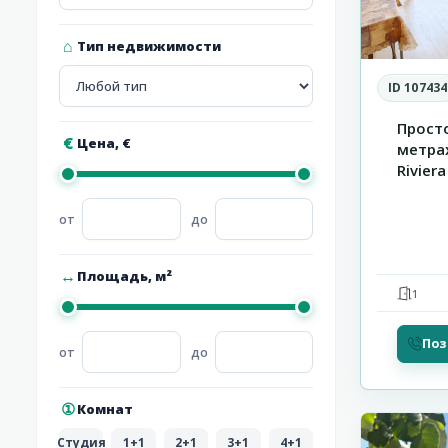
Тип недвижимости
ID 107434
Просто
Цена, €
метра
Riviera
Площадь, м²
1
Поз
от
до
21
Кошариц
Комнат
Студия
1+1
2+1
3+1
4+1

---

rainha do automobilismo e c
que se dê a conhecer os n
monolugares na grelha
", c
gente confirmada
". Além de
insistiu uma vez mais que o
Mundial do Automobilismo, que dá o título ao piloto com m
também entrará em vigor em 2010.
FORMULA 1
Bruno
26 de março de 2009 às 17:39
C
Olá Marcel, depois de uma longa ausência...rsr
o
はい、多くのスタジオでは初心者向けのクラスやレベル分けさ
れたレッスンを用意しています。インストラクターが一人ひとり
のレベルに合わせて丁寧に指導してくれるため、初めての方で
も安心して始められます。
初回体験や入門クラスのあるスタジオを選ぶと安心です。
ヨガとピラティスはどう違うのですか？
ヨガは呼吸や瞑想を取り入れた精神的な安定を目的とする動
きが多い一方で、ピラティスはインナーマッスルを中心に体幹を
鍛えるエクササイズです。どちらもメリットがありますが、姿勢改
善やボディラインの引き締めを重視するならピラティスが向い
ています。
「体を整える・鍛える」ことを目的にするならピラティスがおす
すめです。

*TASK DIRECTIONS:*
In the entries above, find the line holding "insistiu uma vez mais que o" and the line holding "初回体験や入門クラスのあるスタジオを選ぶと安心です。"; print both of them and every line between, exactly, and nothing else.

*RESPONSE FOR THIS EXERCISE:*
insistiu uma vez mais que o
Mundial do Automobilismo, que dá o título ao piloto com m
também entrará em vigor em 2010.
FORMULA 1
Bruno
26 de março de 2009 às 17:39
C
Olá Marcel, depois de uma longa ausência...rsr
o
はい、多くのスタジオでは初心者向けのクラスやレベル分けさ
れたレッスンを用意しています。インストラクターが一人ひとり
のレベルに合わせて丁寧に指導してくれるため、初めての方で
も安心して始められます。
初回体験や入門クラスのあるスタジオを選ぶと安心です。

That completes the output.